Semeia-se a discórdia, a divisão social com resultados catastróficos para a consolidação da unidade nacional e da angolanidade.

É isto que acontece quando a uma criança primeiro se dá telefones antes de livros. “Ninguém devia chegar à internet sem passar pelos livros”.

Estando a racionalidade completamente hibernada, todos se esqueceram de que, nesta roda da vida, se hoje somos nós a filmar, amanhã podemos ser os filmados.

A maior câmara de vigilância do ser humano é a sua própria consciência. Se vires o outro em aflição e a tua consciência mantiver-se tranquila sem que te cobre a prestar-lhe ajuda, perdeste a tua humanidade e não serves para o convívio social.

Se o meu próximo estiver com um calçado comum/simples e eu, zombando, classificá-lo como bolo/pão, estou a demonstrar o quanto sou podre por dentro, pobre em valores e em humanidade.

O problema não está nos calçados do meu próximo, mas na minha incapacidade de ver cada pessoa com os seus olhos e não com os meus, ou seja, aceitar cada pessoa do jeito que ela é – com as suas particularidades, limitações, potencialidades, virtudes e defeitos – e não como eu gostaria que fosse.

O convívio social exige solidariedade, luta pelo bem da colectividade e não apenas individual, daí que a exposição da desgraça do outro é um sinal claro de que precisamos amadurecer socialmente.

Não foi o medo do isolamento e a necessidade de cooperação para a satisfação de necessidades colectivas que, segundo os contratualistas, fizeram com que o homem se aliasse aos outros para a formação da sociedade e do Estado?

Como é que, depois deste ganho colectivo, o homem persegue e destrói o próprio homem, ao invés de se unirem para resolverem problemas comuns?

Precisamos construir a noção do outro assente na ideia de Emmanuel Lévinas de que “o outro é aquele sem o qual o eu não existe”.

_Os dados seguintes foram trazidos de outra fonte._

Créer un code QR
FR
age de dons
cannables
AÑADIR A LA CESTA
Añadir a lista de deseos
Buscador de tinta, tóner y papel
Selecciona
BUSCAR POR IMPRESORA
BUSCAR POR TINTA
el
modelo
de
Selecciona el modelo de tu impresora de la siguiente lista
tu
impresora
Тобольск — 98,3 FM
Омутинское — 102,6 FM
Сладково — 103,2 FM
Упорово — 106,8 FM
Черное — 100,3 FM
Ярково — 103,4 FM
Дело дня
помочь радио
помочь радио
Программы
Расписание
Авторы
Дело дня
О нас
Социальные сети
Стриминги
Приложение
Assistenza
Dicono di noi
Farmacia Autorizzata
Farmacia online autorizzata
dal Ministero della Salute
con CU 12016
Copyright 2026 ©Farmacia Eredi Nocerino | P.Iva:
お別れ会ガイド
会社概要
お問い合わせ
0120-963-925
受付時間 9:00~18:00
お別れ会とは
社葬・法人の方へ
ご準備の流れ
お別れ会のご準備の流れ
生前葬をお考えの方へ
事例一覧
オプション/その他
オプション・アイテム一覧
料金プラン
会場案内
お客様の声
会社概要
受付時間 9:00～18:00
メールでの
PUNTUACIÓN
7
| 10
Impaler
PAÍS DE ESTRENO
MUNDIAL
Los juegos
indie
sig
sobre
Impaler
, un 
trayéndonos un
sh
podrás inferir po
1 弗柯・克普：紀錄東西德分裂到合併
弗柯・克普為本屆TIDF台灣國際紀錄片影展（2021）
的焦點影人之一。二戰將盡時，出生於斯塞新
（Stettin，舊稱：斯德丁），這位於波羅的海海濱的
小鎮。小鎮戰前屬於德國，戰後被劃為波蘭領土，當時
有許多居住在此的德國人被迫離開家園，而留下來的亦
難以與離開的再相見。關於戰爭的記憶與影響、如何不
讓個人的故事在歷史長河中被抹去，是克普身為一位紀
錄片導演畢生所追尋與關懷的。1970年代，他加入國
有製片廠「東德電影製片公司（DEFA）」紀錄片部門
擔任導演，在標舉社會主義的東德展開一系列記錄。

No âmbito da filosofia do outro, in rectius, “sociologia do outro”, o interacionismo simbólico constrói a ideia de que cada um de nós só existe porque “o outro” existe.

Cada um de nós só é e só se realiza como pessoa humana por intermédio dos outros. Até porque, para existirmos, “muitos outros” têm/tiveram de existir. O outro é, para nós, um espelho e a fonte de influências múltiplas que alimentam o nosso ser.

Para a Psicanálise, o fenómeno da projecção, que ocorre a nível do inconsciente, o indivíduo vê no outro algo que consigo acontece, ou seja, a “projecção actua como um mecanismo de defesa, no qual tudo aquilo que não aceitamos em nós mesmos, como sentimentos, crenças e pensamentos resvalamos para outrem.”

Com base nisto, está claro que o defeito que apontamos nos outros está em nós mesmos. A filosofia africana Ubuntu traz a ideia de que “eu sou porque o outro existe e a minha existência só terá sentido se proteger o outro.”

Com base nesta filosofia, como vai a nossa africanidade? Se há milhares de anos evoluímos do macaco, com esta ferocidade e apetência em destruir os outros num claro “homo homni lopus,” ainda somos pessoas humanas ou já evoluímos para outra espécie?